Work instructions:
Check each line of the material, and show the ones that include the word "marker".

Stored data:
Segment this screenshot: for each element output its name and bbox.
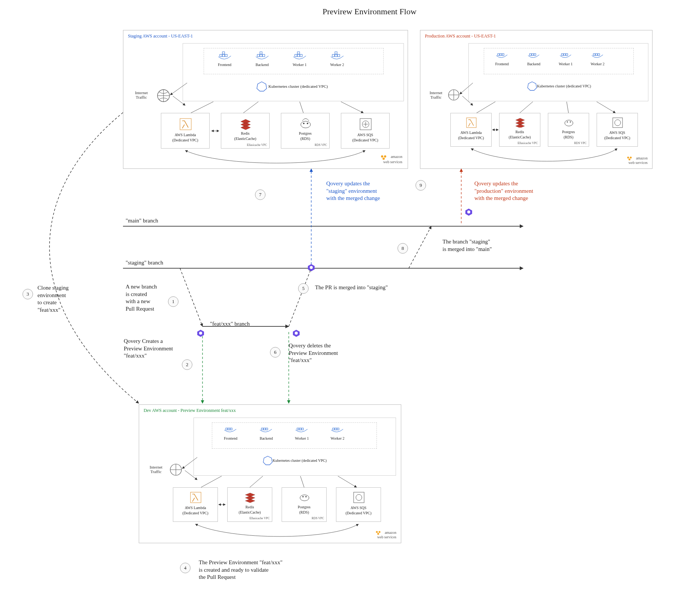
svg-rect-59 xyxy=(228,428,230,430)
svg-rect-61 xyxy=(261,428,263,430)
step-8-num: 8 xyxy=(398,243,408,254)
env-dev: Dev AWS account - Preview Environment fe… xyxy=(139,404,401,543)
svg-rect-23 xyxy=(335,52,337,54)
svg-rect-43 xyxy=(566,54,568,56)
svg-point-73 xyxy=(302,496,304,497)
svg-rect-58 xyxy=(226,428,228,430)
step-6-text: Qovery deletes the Preview Environment "… xyxy=(289,342,360,364)
svg-rect-15 xyxy=(260,52,262,54)
globe-icon xyxy=(156,89,171,103)
svg-rect-63 xyxy=(266,428,268,430)
svg-rect-21 xyxy=(335,54,337,57)
svg-rect-67 xyxy=(333,428,334,430)
env-production: Production AWS account - US-EAST-1 Inter… xyxy=(420,30,652,169)
svg-rect-71 xyxy=(190,492,201,503)
diagram-title: Previrew Environment Flow xyxy=(322,7,417,17)
svg-rect-19 xyxy=(297,52,300,54)
step-9-num: 9 xyxy=(416,180,426,191)
pod-worker1: Worker 1 xyxy=(289,424,315,440)
svg-rect-68 xyxy=(335,428,337,430)
diagram-canvas: Previrew Environment Flow Staging AWS ac… xyxy=(0,0,675,616)
sqs-icon xyxy=(353,491,365,503)
svc-postgres: Postgres(RDS)RDS VPC xyxy=(548,113,589,147)
svg-marker-70 xyxy=(263,456,272,465)
qovery-icon xyxy=(308,264,315,271)
k8s-label: Kubernetes cluster (dedicated VPC) xyxy=(514,81,604,91)
globe-icon xyxy=(169,463,183,476)
svg-rect-22 xyxy=(338,54,340,57)
docker-icon xyxy=(591,49,605,60)
redis-icon xyxy=(514,116,526,128)
k8s-icon xyxy=(263,455,273,465)
svg-point-79 xyxy=(377,533,379,535)
svg-rect-37 xyxy=(502,54,504,56)
postgres-icon xyxy=(298,491,310,503)
pod-worker1: Worker 1 xyxy=(554,49,578,66)
svg-marker-24 xyxy=(257,82,267,91)
svg-point-26 xyxy=(301,121,310,128)
aws-icon xyxy=(626,156,636,161)
docker-icon xyxy=(217,49,232,60)
svc-sqs: AWS SQS(Dedicated VPC) xyxy=(597,113,638,147)
lambda-icon xyxy=(190,491,202,503)
svg-rect-41 xyxy=(561,54,563,56)
pod-frontend: Frontend xyxy=(490,49,514,66)
svg-rect-14 xyxy=(262,54,265,57)
svg-point-72 xyxy=(300,495,309,501)
svg-rect-44 xyxy=(593,54,595,56)
pod-worker2: Worker 2 xyxy=(324,49,350,67)
svc-sqs: AWS SQS(Dedicated VPC) xyxy=(336,487,381,522)
docker-icon xyxy=(254,49,270,60)
svg-rect-69 xyxy=(337,428,339,430)
svg-rect-62 xyxy=(264,428,266,430)
svg-rect-12 xyxy=(257,54,260,57)
internet-traffic-label: Internet Traffic xyxy=(426,90,446,99)
pod-worker2: Worker 2 xyxy=(325,424,350,440)
k8s-icon xyxy=(256,81,267,92)
redis-icon xyxy=(239,117,252,130)
svg-rect-13 xyxy=(260,54,262,57)
amazon-logo: amazon web services xyxy=(380,155,402,164)
docker-icon xyxy=(259,424,274,434)
svg-point-76 xyxy=(356,494,362,500)
svg-rect-38 xyxy=(530,54,531,56)
docker-icon xyxy=(527,49,541,60)
pod-frontend: Frontend xyxy=(218,424,243,440)
svg-rect-35 xyxy=(498,54,500,56)
docker-icon xyxy=(330,424,345,434)
step-4-num: 4 xyxy=(180,563,190,573)
svg-rect-17 xyxy=(297,54,300,57)
step-5-num: 5 xyxy=(298,283,309,294)
qovery-icon xyxy=(292,329,300,337)
svg-point-78 xyxy=(378,531,380,533)
sqs-icon xyxy=(359,118,372,131)
svg-point-51 xyxy=(570,121,571,122)
svc-sqs: AWS SQS (Dedicated VPC) xyxy=(341,113,390,149)
k8s-label: Kubernetes cluster (dedicated VPC) xyxy=(243,81,341,92)
svg-point-54 xyxy=(627,157,629,159)
internet-traffic-label: Internet Traffic xyxy=(145,465,167,474)
svg-point-77 xyxy=(376,531,378,533)
step-5-text: The PR is merged into "staging" xyxy=(315,284,412,291)
svg-point-56 xyxy=(628,159,630,161)
aws-icon xyxy=(375,530,385,535)
env-prod-title: Production AWS account - US-EAST-1 xyxy=(425,33,496,39)
svg-rect-25 xyxy=(180,119,191,130)
svg-point-74 xyxy=(305,496,307,497)
svc-postgres: Postgres(RDS)RDS VPC xyxy=(282,487,327,522)
pod-backend: Backend xyxy=(522,49,546,66)
globe-icon xyxy=(447,89,460,101)
qovery-icon xyxy=(465,208,472,216)
svc-postgres: Postgres (RDS) RDS VPC xyxy=(281,113,330,149)
pod-worker1: Worker 1 xyxy=(286,49,313,67)
step-3-text: Clone staging environment to create "fea… xyxy=(38,284,94,314)
lambda-icon xyxy=(466,117,477,128)
svg-rect-8 xyxy=(220,54,222,57)
svg-rect-18 xyxy=(300,54,302,57)
svg-rect-11 xyxy=(222,52,225,54)
step-2-num: 2 xyxy=(182,359,192,370)
step-1-text: A new branch is created with a new Pull … xyxy=(126,283,178,313)
svg-rect-66 xyxy=(302,428,303,430)
svg-rect-45 xyxy=(596,54,597,56)
svg-rect-52 xyxy=(613,118,622,128)
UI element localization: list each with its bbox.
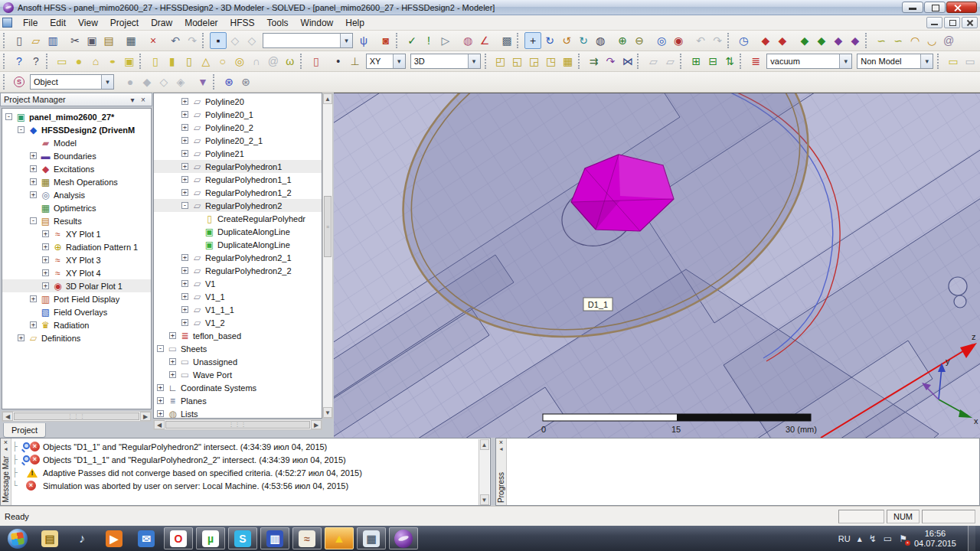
history-item-v1-1[interactable]: +▱V1_1 [154,290,322,303]
toolbar-grip[interactable] [637,54,642,69]
minimize-button[interactable] [902,2,923,13]
history-item-v1-1-1[interactable]: +▱V1_1_1 [154,303,322,316]
assign-material-button[interactable]: ≣ [747,53,764,70]
language-indicator[interactable]: RU [838,534,851,543]
expand-icon[interactable]: + [181,124,188,131]
mdi-minimize-button[interactable] [926,17,942,28]
draw-arc-center-button[interactable]: ◠ [906,32,923,49]
expand-icon[interactable]: + [169,371,176,378]
expand-icon[interactable]: + [30,152,37,159]
toolbar-grip[interactable] [578,54,583,69]
expand-icon[interactable]: + [181,176,188,183]
expand-icon[interactable]: + [30,178,37,185]
toolbar-grip[interactable] [865,33,871,48]
draw-line-button[interactable]: ∽ [873,32,890,49]
open-button[interactable]: ▱ [28,32,44,49]
history-item-sheets[interactable]: -▭Sheets [154,342,322,355]
expand-icon[interactable]: + [30,165,37,172]
modeler-3d-viewport[interactable]: D1_1 0 15 30 (mm) x y [334,93,980,438]
expand-icon[interactable]: + [181,306,188,313]
taskbar-field-warning-icon[interactable]: ▲ [325,527,354,549]
toolbar-grip[interactable] [3,33,8,48]
taskbar-opera-icon[interactable]: O [164,527,193,549]
project-item-mesh-operations[interactable]: +▦Mesh Operations [2,175,151,188]
scroll-right-icon[interactable]: ▶ [140,412,151,421]
chevron-down-icon[interactable]: ▾ [839,54,851,68]
project-tree-hscrollbar[interactable]: ◀ ⋮⋮⋮ ▶ [2,411,152,422]
remote-analysis-button[interactable]: ◆ [830,32,847,49]
draw-ellipse-button[interactable]: ● [104,53,121,70]
project-item-port-field-display[interactable]: +▥Port Field Display [2,292,151,305]
show-desktop-button[interactable] [968,526,975,551]
model-type-combo[interactable]: Non Model▾ [857,54,933,69]
message-row[interactable]: └×Simulation was aborted by user on serv… [12,479,478,492]
mdi-restore-button[interactable] [944,17,960,28]
toolbar-grip[interactable] [3,54,8,69]
taskbar-hfss-doc-icon[interactable]: ≈ [292,527,322,549]
abort-queue-button[interactable]: ◆ [774,32,791,49]
fit-all-button[interactable]: ◎ [653,32,670,49]
project-item-field-overlays[interactable]: ▧Field Overlays [2,305,151,318]
project-item-xy-plot-1[interactable]: +≈XY Plot 1 [2,227,151,240]
object-select-combo[interactable]: Object▾ [30,74,114,90]
reprioritize-button[interactable]: ◆ [813,32,830,49]
history-item-regularpolyhedron2-2[interactable]: +▱RegularPolyhedron2_2 [154,264,322,277]
thicken-sheet-button[interactable]: ▭ [945,53,962,70]
collapse-icon[interactable]: - [30,217,37,224]
design-properties-button[interactable]: ψ [355,32,372,49]
toolbar-grip[interactable] [937,54,942,69]
expand-icon[interactable]: + [181,189,188,196]
toolbar-grip[interactable] [3,74,8,90]
draw-rectangle-button[interactable]: ▭ [54,53,70,70]
scroll-left-icon[interactable]: ◀ [2,412,13,421]
draw-circle-button[interactable]: ● [70,53,87,70]
measure-button[interactable]: ∠ [476,32,493,49]
draw-arc-3pt-button[interactable]: ◡ [923,32,940,49]
taskbar-floppy-save-icon[interactable]: ▥ [260,527,289,549]
menu-hfss[interactable]: HFSS [224,16,261,30]
taskbar-media-player-icon[interactable]: ▶ [100,527,129,549]
history-item-duplicatealongline[interactable]: ▣DuplicateAlongLine [154,225,322,238]
draw-equation-curve-button[interactable]: @ [940,32,957,49]
project-item-analysis[interactable]: +◎Analysis [2,188,151,201]
draw-cylinder-button[interactable]: ▯ [147,53,164,70]
pane-collapse-icon[interactable]: ◂ [499,446,502,452]
pane-collapse-icon[interactable]: ◂ [4,446,7,452]
expand-icon[interactable]: + [181,98,188,105]
draw-polygon-button[interactable]: ⌂ [87,53,104,70]
draw-box3d-button[interactable]: ▮ [164,53,181,70]
history-item-createregularpolyhedr[interactable]: ▯CreateRegularPolyhedr [154,212,322,225]
resume-analysis-button[interactable]: ◆ [796,32,813,49]
restore-button[interactable] [924,2,946,13]
tray-expand-icon[interactable]: ▴ [858,533,862,544]
history-item-polyline20-2-1[interactable]: +▱Polyline20_2_1 [154,134,322,147]
taskbar-mail-icon[interactable]: ✉ [132,527,161,549]
expand-icon[interactable]: + [169,358,176,365]
solution-combo[interactable]: ▾ [263,33,353,48]
close-button[interactable] [946,2,977,13]
scroll-up-icon[interactable]: ▲ [480,439,489,450]
history-item-teflon-based[interactable]: +≣teflon_based [154,329,322,342]
scroll-thumb[interactable]: ⋮⋮⋮ [14,412,139,420]
move-to-button[interactable]: ⊞ [688,53,704,70]
abort-analysis-button[interactable]: ◆ [757,32,774,49]
expand-icon[interactable]: + [157,397,164,404]
context-help-button[interactable]: ? [28,53,44,70]
boundary-display-button[interactable]: ⊛ [220,73,237,90]
history-item-polyline20-2[interactable]: +▱Polyline20_2 [154,121,322,134]
po-settings-button[interactable]: ◙ [377,32,394,49]
zoom-out-button[interactable]: ⊖ [631,32,648,49]
solve-loop-button[interactable]: ◷ [735,32,752,49]
history-item-polyline20-1[interactable]: +▱Polyline20_1 [154,108,322,121]
chevron-down-icon[interactable]: ▾ [468,54,480,68]
menu-project[interactable]: Project [104,16,145,30]
zoom-report-button[interactable]: ◍ [459,32,476,49]
unite-button[interactable]: ◰ [492,53,509,70]
history-item-regularpolyhedron2-1[interactable]: +▱RegularPolyhedron2_1 [154,251,322,264]
message-row[interactable]: ├!Adaptive Passes did not converge based… [12,466,478,479]
collapse-icon[interactable]: - [181,202,188,209]
new-button[interactable]: ▯ [11,32,28,49]
draw-polyhedron-button[interactable]: ▯ [181,53,198,70]
collapse-icon[interactable]: - [18,126,24,133]
expand-icon[interactable]: + [181,163,188,170]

Written response:
svg-marker-70 xyxy=(263,456,272,465)
svg-marker-24 xyxy=(257,82,267,91)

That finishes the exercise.